> [Material provided]:
|---|

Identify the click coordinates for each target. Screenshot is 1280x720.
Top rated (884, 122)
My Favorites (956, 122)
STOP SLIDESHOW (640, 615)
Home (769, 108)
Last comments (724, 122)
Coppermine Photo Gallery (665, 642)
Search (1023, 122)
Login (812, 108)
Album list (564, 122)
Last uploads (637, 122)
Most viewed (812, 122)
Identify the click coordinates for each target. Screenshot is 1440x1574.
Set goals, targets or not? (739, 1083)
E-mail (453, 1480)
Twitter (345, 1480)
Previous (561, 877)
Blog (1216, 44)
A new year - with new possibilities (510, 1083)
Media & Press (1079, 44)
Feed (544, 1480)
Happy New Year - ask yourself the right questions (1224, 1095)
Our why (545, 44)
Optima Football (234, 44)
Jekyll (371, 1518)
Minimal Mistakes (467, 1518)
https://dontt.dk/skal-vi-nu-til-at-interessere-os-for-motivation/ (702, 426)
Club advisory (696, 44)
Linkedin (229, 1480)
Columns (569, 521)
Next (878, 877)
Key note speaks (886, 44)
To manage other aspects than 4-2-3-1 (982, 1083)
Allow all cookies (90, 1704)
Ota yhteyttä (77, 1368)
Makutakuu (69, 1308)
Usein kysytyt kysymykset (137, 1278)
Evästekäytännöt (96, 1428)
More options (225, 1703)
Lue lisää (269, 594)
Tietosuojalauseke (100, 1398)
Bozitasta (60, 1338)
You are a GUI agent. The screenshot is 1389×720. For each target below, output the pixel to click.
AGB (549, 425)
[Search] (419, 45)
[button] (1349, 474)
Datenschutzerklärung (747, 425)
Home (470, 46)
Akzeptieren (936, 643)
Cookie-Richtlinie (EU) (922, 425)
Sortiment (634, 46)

|---|

> [Exercise brief]:
Give the data back exactly as it stands.

> [Result of this exercise]:
Identify the click coordinates for each target. Screenshot is 1280x720.
Top rated (884, 122)
My Favorites (956, 122)
STOP SLIDESHOW (640, 615)
Home (769, 108)
Last comments (724, 122)
Coppermine Photo Gallery (665, 642)
Search (1023, 122)
Login (812, 108)
Album list (564, 122)
Last uploads (637, 122)
Most viewed (812, 122)
Identify the click coordinates for each target. Screenshot is 1440x1574.
Set goals, targets or not? (739, 1083)
E-mail (453, 1480)
Twitter (345, 1480)
Previous (561, 877)
Blog (1216, 44)
A new year - with new possibilities (510, 1083)
Media & Press (1079, 44)
Feed (544, 1480)
Happy New Year - ask yourself the right questions (1224, 1095)
Our why (545, 44)
Optima Football (234, 44)
Jekyll (371, 1518)
Minimal Mistakes (467, 1518)
https://dontt.dk/skal-vi-nu-til-at-interessere-os-for-motivation/ (702, 426)
Club advisory (696, 44)
Linkedin (229, 1480)
Columns (569, 521)
Next (878, 877)
Key note speaks (886, 44)
To manage other aspects than 4-2-3-1 (982, 1083)
Allow all cookies (90, 1704)
Ota yhteyttä (77, 1368)
Makutakuu (69, 1308)
Usein kysytyt kysymykset (137, 1278)
Evästekäytännöt (96, 1428)
More options (225, 1703)
Lue lisää (269, 594)
Tietosuojalauseke (100, 1398)
Bozitasta (60, 1338)
You are a GUI agent. The screenshot is 1389×720. For each target below, output the pixel to click.
AGB (549, 425)
[Search] (419, 45)
[button] (1349, 474)
Datenschutzerklärung (747, 425)
Home (470, 46)
Akzeptieren (936, 643)
Cookie-Richtlinie (EU) (922, 425)
Sortiment (634, 46)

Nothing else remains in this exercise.